She straightened herself, and sighed. She was really very angry, too, with Owen. He was naturally so sensitive, and so kind. But he had the insidious modern disease of tolerance. He must tolerate everything, even a thing that revolted him. He would call it Life! He would feel he had lived this afternoon. Greedy even for the most sordid sensations.
Whereas she felt as if she had eaten something which was giving her ptomaine poisoning. If that was life!
Ah men, men! They all had this soft rottenness of the soul, a strange perversity which made even the squalid, repulsive things seem part of life to them. Life! And what is life? A louse lying on its back and kicking? Ugh!
At about seven o’clock Villiers came tapping. He looked wan, peaked, but like a bird that had successfully pecked a bellyful of garbage.
“Oh it was GREAT!” he said, lounging on one hip. “GREAT! They killed seven BULLS.”
“No calves, unfortunately,” said Kate, suddenly furious again.
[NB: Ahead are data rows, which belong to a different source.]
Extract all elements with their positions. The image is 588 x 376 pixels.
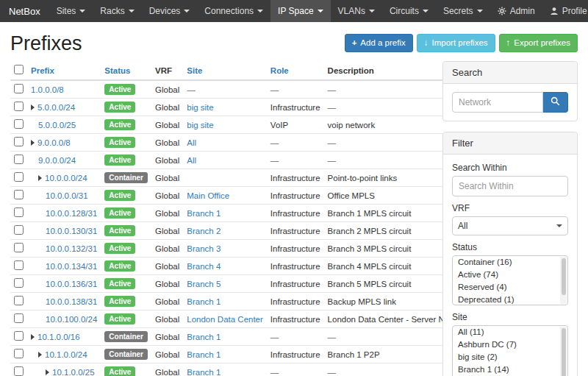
row-checkbox[interactable]	[14, 102, 24, 111]
status-multiselect[interactable]: Container (16) Active (74) Reserved (4) …	[452, 255, 568, 305]
nav-item-sites[interactable]: Sites	[49, 0, 93, 22]
sort-header-prefix[interactable]: Prefix	[31, 66, 54, 75]
table-row: 5.0.0.0/25 Active Global big site VoIP v…	[10, 116, 473, 134]
prefix-link[interactable]: 1.0.0.0/8	[31, 85, 64, 94]
role-cell: VoIP	[267, 116, 324, 134]
site-link[interactable]: —	[187, 85, 196, 94]
search-input[interactable]	[452, 92, 543, 113]
row-checkbox[interactable]	[14, 260, 24, 270]
site-link[interactable]: Main Office	[187, 191, 229, 200]
prefix-link[interactable]: 10.0.0.128/31	[46, 209, 97, 218]
prefix-link[interactable]: 10.0.0.130/31	[46, 227, 97, 235]
export-prefixes-button[interactable]: ↑ Export prefixes	[499, 34, 578, 52]
scrollbar[interactable]	[560, 257, 567, 304]
scrollbar[interactable]	[560, 327, 567, 376]
site-option[interactable]: Ashburn DC (7)	[453, 338, 567, 351]
site-link[interactable]: London Data Center	[187, 315, 263, 324]
prefix-link[interactable]: 10.0.0.136/31	[46, 280, 97, 288]
profile-link[interactable]: Profile	[542, 0, 588, 22]
nav-item-connections[interactable]: Connections	[197, 0, 270, 22]
site-link[interactable]: Branch 1	[187, 333, 220, 341]
row-checkbox[interactable]	[14, 155, 24, 164]
site-link[interactable]: Branch 5	[187, 280, 220, 288]
select-all-checkbox[interactable]	[14, 65, 24, 74]
row-checkbox[interactable]	[14, 331, 24, 341]
prefix-link[interactable]: 10.1.0.0/25	[52, 368, 95, 376]
brand-link[interactable]: NetBox	[0, 0, 49, 22]
row-checkbox[interactable]	[14, 278, 24, 288]
site-option[interactable]: All (11)	[453, 326, 567, 338]
row-checkbox[interactable]	[14, 296, 24, 305]
row-checkbox[interactable]	[14, 225, 24, 235]
row-checkbox[interactable]	[14, 84, 24, 93]
status-badge: Active	[104, 243, 135, 254]
nav-item-circuits[interactable]: Circuits	[382, 0, 436, 22]
search-panel-title: Search	[443, 62, 577, 84]
prefix-link[interactable]: 10.0.0.134/31	[46, 262, 97, 271]
site-link[interactable]: All	[187, 138, 196, 147]
status-option[interactable]: Reserved (4)	[453, 281, 567, 294]
nav-item-secrets[interactable]: Secrets	[436, 0, 490, 22]
site-multiselect[interactable]: All (11) Ashburn DC (7) big site (2) Bra…	[452, 325, 568, 376]
prefix-link[interactable]: 10.0.0.0/31	[46, 191, 88, 200]
prefixes-table: Prefix Status VRF Site Role Description …	[10, 61, 473, 376]
prefix-link[interactable]: 5.0.0.0/24	[37, 103, 75, 112]
prefix-link[interactable]: 9.0.0.0/8	[37, 138, 71, 147]
site-link[interactable]: Branch 4	[187, 262, 220, 271]
status-badge: Active	[104, 102, 135, 113]
site-link[interactable]: Branch 3	[187, 244, 220, 253]
expand-caret-icon	[38, 175, 42, 181]
prefix-link[interactable]: 10.0.0.0/24	[45, 174, 87, 182]
site-link[interactable]: Branch 1	[187, 209, 220, 218]
row-checkbox[interactable]	[14, 190, 24, 199]
prefix-link[interactable]: 10.1.0.0/24	[45, 350, 87, 359]
vrf-cell: Global	[151, 275, 183, 293]
prefix-link[interactable]: 9.0.0.0/24	[38, 156, 76, 165]
add-prefix-button[interactable]: + Add a prefix	[345, 34, 413, 52]
row-checkbox[interactable]	[14, 349, 24, 358]
row-checkbox[interactable]	[14, 207, 24, 217]
status-badge: Active	[104, 137, 135, 148]
site-link[interactable]: All	[187, 156, 196, 165]
row-checkbox[interactable]	[14, 313, 24, 323]
search-button[interactable]	[543, 92, 568, 113]
table-row: 10.0.0.130/31 Active Global Branch 2 Inf…	[10, 222, 473, 240]
prefix-link[interactable]: 10.1.0.0/16	[37, 333, 80, 341]
table-row: 10.0.0.132/31 Active Global Branch 3 Inf…	[10, 240, 473, 258]
prefix-link[interactable]: 10.0.0.138/31	[46, 297, 97, 306]
site-link[interactable]: big site	[187, 121, 213, 130]
sort-header-status[interactable]: Status	[104, 66, 130, 75]
site-link[interactable]: Branch 1	[187, 297, 220, 306]
row-checkbox[interactable]	[14, 366, 24, 376]
sort-header-site[interactable]: Site	[187, 66, 202, 75]
site-link[interactable]: Branch 2	[187, 227, 220, 235]
row-checkbox[interactable]	[14, 172, 24, 182]
search-within-input[interactable]	[452, 176, 568, 196]
row-checkbox[interactable]	[14, 137, 24, 146]
status-badge: Container	[104, 172, 148, 183]
status-option[interactable]: Deprecated (1)	[453, 294, 567, 305]
admin-link[interactable]: Admin	[490, 0, 542, 22]
import-prefixes-button[interactable]: ↓ Import prefixes	[417, 34, 495, 52]
row-checkbox[interactable]	[14, 119, 24, 129]
prefix-link[interactable]: 10.0.100.0/24	[46, 315, 97, 324]
status-option[interactable]: Container (16)	[453, 256, 567, 269]
site-link[interactable]: Branch 1	[187, 368, 220, 376]
prefix-link[interactable]: 5.0.0.0/25	[38, 121, 76, 130]
sort-header-role[interactable]: Role	[270, 66, 289, 75]
prefix-link[interactable]: 10.0.0.132/31	[46, 244, 97, 253]
table-row: 10.0.0.138/31 Active Global Branch 1 Inf…	[10, 293, 473, 311]
site-link[interactable]: Branch 1	[187, 350, 220, 359]
site-link[interactable]: big site	[187, 103, 213, 112]
role-cell: Infrastructure	[267, 293, 324, 311]
nav-item-vlans[interactable]: VLANs	[331, 0, 382, 22]
nav-item-devices[interactable]: Devices	[142, 0, 198, 22]
status-option[interactable]: Active (74)	[453, 269, 567, 281]
site-option[interactable]: Branch 1 (14)	[453, 363, 567, 376]
nav-item-racks[interactable]: Racks	[93, 0, 141, 22]
row-checkbox[interactable]	[14, 243, 24, 252]
plus-icon: +	[352, 38, 357, 49]
nav-item-ip-space[interactable]: IP Space	[270, 0, 330, 22]
vrf-select[interactable]: All	[452, 216, 568, 235]
site-option[interactable]: big site (2)	[453, 351, 567, 363]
He paused to consider the point, then laughed. Her anger was another slight sensational amusement to him.
“No, no calves,” he said. “The calves have come home to be fattened. But several more horses after you’d gone.”
“I don’t want to hear,” she said coldly.
He laughed, feeling rather heroic. After all, one must be able to look on blood and bursten bowels calmly: even with a certain thrill. The young hero! But there were dark rings round his eyes, like a debauch.